Lo anterior nos es útil para aludir determinadas pautas de habitar el espacio público y privado de nuestra capital, donde el azar es un complemento para levantar inmuebles con el objetivo de favorecer las cualidades del sitio en aras de producir un buen negocio, sin regatear a quien frecuenta o transita por el edificio, las posibilidades de vivir emociones múltiples.

Cierto es que hay zonas altamente comerciales en que la disposición concatenada de espacios ofrece productos de manera más o menos cómoda al comprador en donde las añejas casonas no solamente articulan un contexto en el cual colindan con fincas excelsas, sino también expresan un sistema de habitabilidad urbana donde el habitar interno del inmueble se desborda al exterior, no sólo por las mesas y sillas obviamente dispuestas en frente de la fachada, pues el sólo hecho de caminar y dirigir la mirada en las escenas que se suscitan en el paisaje, son medios de involucrar a más gente.

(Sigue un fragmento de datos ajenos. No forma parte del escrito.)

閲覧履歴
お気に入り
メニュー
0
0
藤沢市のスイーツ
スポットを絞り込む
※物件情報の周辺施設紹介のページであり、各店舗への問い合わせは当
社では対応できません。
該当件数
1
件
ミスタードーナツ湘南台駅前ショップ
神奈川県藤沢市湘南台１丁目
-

Edificios sobrios, moderados y austeros, tal vez en su elocuencia formal; sin embargo en lo referente a sus cualidades de su partido arquitectónico, escala, texturas y su variedad de habitaciones, se ensalzan como conjuntos atractivos para la convivencia cotidiana, seguramente  por ello no se localizan espacios disponibles para la instauración de un comercio en la zona central de Aguascalientes.

Es conveniente constatar que no sólo la mercadotecnia garantiza una útil ocasión de rentabilidad, ya que en este caso una arquitectura sobria con una favorable disposición a no dar la espalda a la esfera pública circundante, sino claramente involucrada en ella; será un aliciente que mantiene una vigencia de utilización continua, así como el auspicio de un flujo de gente por sus inmediaciones, generando múltiples posibilidades de ocupaciones, fines, funciones y experimentación urbana, no obstante lo simple que ésta se pueda presentar.

Ya en ocasiones anteriores hemos enfatizado que Aguascalientes se entroniza como una ciudad para caminar, para el disfrute, es por ello la invitación para, en la medida de lo posible, dejar el automóvil, deambular por la calle y admirar nuestra arquitectura accediendo a sus espacios. ¡Aventurémonos y  deleitemos nuestra villa!